Ce bébé, d'abord, qui ne naîtra pas. Ce foetus qui le restera à jamais. Pourtant, en 5 mois, on s'était déjà habitué à sa présence, il était attendu, espéré. Ces 400 gr de promesse de vie bientôt réduite à néant à cause d'un diagnostique sans appel. Un "diagnostique". Ce mot est laid et difficile à dire tant sa réalité, quand elle ne mène pas à une chance de guérison, est laide et difficile à vivre. Bien sûr, il y aura toujours ceux-là pour dire qu'il vaut mieux le savoir maintenant que plus tard... Mais il aurait tellement mieux valu encore que tout aille bien ! Et par respect pour les parents, la soeur, les cousines, les grands parents, on s'en tiendra à ce constat. Les médecins, les psys sont tous pleins de bons conseils. Regarder ce bébé en sursis une première et une dernière fois. Lui donner un nom. Il paraît que ça aide pour le deuil. Et voilà les parents qui se retrouvent obligés de chercher un nom auquel ils ne pensaient pas encore. Y a-t-il une catégorie de nom que l'on peut donner aux enfants qui ne vivront pas ? De qui donc doivent-ils faire le deuil ? De ce foetus qu'il ne connaisse pas... de ce bébé qui n'existera pas ? L'Etat civil n'en veut même pas. Il n'apparaîtra pas sur le livret de famille. Comme si rien ne s'était passé. Et pourtant, il faut trouver un nom, vider son ventre, accoucher, pleurer, faire le deuil de cette grossesse qui n'ira pas à son terme, de ce foetus qui n'était pas fait pour ce monde. Les bébés sont faits pour naître, pas pour nous laisser le ventre vide et le coeur en creux. Oui, vraiment, il aurait tellement mieux valu que tout se passe bien.
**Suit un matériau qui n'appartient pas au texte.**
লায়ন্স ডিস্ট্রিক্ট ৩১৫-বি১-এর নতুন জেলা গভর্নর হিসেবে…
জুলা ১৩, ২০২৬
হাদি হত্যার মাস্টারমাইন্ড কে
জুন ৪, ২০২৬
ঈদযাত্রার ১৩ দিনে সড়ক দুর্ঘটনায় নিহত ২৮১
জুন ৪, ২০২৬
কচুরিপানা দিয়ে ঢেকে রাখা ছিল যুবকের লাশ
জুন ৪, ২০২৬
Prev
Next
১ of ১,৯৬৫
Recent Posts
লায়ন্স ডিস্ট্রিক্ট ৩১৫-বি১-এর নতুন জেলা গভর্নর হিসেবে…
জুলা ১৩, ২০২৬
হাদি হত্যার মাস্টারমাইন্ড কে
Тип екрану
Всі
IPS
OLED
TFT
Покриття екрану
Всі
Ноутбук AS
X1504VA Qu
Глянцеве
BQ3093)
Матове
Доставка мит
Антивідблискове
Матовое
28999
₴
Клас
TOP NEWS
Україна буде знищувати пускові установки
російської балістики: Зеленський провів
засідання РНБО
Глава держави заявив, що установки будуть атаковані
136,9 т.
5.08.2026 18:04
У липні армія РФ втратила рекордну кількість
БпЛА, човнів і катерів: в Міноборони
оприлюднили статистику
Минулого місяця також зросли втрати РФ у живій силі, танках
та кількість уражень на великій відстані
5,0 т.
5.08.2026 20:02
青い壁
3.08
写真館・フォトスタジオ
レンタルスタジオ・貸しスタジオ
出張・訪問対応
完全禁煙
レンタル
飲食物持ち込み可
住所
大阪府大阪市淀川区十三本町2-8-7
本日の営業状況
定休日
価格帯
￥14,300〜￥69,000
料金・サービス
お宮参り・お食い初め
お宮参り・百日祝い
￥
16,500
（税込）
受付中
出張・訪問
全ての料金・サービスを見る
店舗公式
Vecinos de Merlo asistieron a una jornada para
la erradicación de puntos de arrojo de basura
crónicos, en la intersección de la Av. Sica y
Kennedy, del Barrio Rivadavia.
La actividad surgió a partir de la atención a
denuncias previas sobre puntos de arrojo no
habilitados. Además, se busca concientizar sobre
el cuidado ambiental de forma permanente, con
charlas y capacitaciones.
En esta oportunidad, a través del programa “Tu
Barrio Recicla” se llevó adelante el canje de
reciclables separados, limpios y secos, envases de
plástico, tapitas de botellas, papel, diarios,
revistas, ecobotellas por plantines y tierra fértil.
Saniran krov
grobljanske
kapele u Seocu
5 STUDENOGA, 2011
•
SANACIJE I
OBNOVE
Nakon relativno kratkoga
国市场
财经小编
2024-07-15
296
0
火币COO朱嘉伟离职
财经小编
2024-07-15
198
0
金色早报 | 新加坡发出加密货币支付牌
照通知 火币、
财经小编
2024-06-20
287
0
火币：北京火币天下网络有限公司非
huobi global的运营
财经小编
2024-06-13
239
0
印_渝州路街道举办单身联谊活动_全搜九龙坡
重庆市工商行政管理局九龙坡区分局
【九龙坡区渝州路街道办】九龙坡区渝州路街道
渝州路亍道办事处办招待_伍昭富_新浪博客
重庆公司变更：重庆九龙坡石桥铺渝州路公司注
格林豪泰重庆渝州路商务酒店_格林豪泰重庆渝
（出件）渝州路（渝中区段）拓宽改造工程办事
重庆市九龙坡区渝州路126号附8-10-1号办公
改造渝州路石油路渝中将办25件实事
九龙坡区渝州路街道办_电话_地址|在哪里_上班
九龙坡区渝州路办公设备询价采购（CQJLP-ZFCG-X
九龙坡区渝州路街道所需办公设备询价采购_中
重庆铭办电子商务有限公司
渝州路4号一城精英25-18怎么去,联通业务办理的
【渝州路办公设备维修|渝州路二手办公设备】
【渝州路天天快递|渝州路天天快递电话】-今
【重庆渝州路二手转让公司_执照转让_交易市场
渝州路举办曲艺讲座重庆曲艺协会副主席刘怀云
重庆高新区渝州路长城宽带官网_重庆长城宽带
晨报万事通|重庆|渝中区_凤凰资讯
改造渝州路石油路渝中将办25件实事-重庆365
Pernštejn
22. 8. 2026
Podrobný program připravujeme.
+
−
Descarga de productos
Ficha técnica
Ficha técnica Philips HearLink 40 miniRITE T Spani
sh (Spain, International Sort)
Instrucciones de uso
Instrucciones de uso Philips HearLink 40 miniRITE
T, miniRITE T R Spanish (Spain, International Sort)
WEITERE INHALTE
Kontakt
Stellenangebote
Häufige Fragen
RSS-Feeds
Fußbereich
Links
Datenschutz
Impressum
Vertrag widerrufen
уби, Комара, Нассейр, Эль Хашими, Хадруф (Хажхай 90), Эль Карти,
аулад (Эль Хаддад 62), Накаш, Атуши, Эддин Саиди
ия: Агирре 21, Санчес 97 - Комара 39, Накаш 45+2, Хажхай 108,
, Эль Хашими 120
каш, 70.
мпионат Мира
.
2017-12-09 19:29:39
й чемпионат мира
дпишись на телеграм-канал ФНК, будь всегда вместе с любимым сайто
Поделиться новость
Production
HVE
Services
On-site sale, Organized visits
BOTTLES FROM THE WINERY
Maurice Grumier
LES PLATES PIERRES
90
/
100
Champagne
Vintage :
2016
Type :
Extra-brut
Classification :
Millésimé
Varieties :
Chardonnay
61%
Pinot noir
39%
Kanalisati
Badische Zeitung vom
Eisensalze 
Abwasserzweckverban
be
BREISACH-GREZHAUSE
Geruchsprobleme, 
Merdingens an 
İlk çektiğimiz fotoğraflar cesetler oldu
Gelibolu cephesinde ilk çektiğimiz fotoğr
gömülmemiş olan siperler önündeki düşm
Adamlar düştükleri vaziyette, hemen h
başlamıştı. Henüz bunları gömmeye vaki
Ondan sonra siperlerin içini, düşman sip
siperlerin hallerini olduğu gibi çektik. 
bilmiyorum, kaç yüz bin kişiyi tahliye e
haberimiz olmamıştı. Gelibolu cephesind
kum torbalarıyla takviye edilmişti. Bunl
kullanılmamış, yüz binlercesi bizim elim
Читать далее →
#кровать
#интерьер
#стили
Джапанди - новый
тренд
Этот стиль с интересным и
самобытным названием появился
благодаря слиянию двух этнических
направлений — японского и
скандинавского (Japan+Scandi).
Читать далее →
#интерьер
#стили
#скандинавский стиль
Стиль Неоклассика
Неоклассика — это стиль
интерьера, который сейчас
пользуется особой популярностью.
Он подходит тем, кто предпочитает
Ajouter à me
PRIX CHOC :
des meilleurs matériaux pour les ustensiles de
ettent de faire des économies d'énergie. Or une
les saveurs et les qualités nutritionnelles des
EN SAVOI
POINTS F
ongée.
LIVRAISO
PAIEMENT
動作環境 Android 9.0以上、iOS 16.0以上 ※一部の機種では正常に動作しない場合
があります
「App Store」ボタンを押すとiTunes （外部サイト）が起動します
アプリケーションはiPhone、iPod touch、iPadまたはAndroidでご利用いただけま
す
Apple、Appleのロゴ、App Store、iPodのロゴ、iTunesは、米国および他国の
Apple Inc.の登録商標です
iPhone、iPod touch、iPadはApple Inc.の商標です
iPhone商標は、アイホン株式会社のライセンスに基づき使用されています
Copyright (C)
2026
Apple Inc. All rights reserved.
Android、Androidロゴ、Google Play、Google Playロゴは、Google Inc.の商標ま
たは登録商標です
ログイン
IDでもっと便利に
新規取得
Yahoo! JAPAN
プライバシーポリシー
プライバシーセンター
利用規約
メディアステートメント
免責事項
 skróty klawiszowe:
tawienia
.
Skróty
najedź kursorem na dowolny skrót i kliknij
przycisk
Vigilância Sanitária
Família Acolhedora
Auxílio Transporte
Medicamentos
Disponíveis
Et puis il y a cette autre, forte et belle et courageuse qui se retrouve plantée là devant sa classe, avec pour la première fois depuis 10 ans une grosse envie de chialer, une grosse envie de partir loin et de tout laisser...Alors elle va voir sa proviseur, lui annonce qu'elle rentre chez elle sous peine d'en frapper un, se fait arrêter 10 jours par son médecin alors qu'elle ne pensait pas en être arrivée là. Celle-là qui pensait savoir gérer une classe, tantôt avec de la poigne, tantôt avec de l'humour. Celle-là qui pensait susciter du respect et qui en retirait une certaine fierté, qui faisait son métier avec la sensation de faire quelque chose de bien, de faire avancer la société, d'avoir un rôle social, certes dévalorisé et sous-payé, mais tellement important. Et puis tout ça pour quoi ? Tout ça pour qu'un minot pas bien grand les menace de sortir son arme en conseil de discipline ? Elle raconte tout ça et ce sont les larmes qui pointent, le constat d'un échec aussi et les désillusions "qu'est-ce que je peux faire, moi, avec mes pauvres menaces d'exclusions temporaires quand ils en sont à se menacer à la kalachnikov à la sortie du collège ?" Là encore, pas de conseil, rien. Juste du silence. Une drôle d'impression que nous ne sommes plus grand chose quand le monde s'emballe...
Et enfin la dernière, qui nous parle de son genou comme on parle de pas grand chose, avec malgré tout son regard qui s'évade, un peu triste. Après des mois et des mois de douleurs, et ça n'est pas fini, après des mois et des mois de rééducation difficile, elle ne sait toujours pas le plier. Elle travaille, elle s'occupe de ses deux enfants, elle continue sa vie avec sur son genou ce point d'interrogation. Pourquoi. Pourquoi tous les autres qui ont eu le même problème qu'elle, la même opération, peuvent depuis tout ce temps courir, pédaler, faire du ski, même ? Pourquoi... Et le médecin qui lui dit qu'aujourd'hui on vit très bien avec des rotules en plastique. Mais quand même, c'est son genou... Et pour détendre l'atmosphère on lui dit un peu bêtement que c'est pas comme si elle s'en servait beaucoup. Elle rit aussi, parce qu'elle est polie et rieuse et parce qu'il n'y a plus rien à faire d'autre. Mais son regard s'arrête un instant dans le vague et je sens un peu de désespoir dedans. Juste assez pour me faire mal au ventre et pour me donner envie de la prendre dans la bras. Mais j'ai trop de pudeur et je ne sais pas. Alors je reste là, comme une conne.
Devant la souffrance des gens qu'on aime, on est souvent démuni... C'est un triste constat, pas une excuse.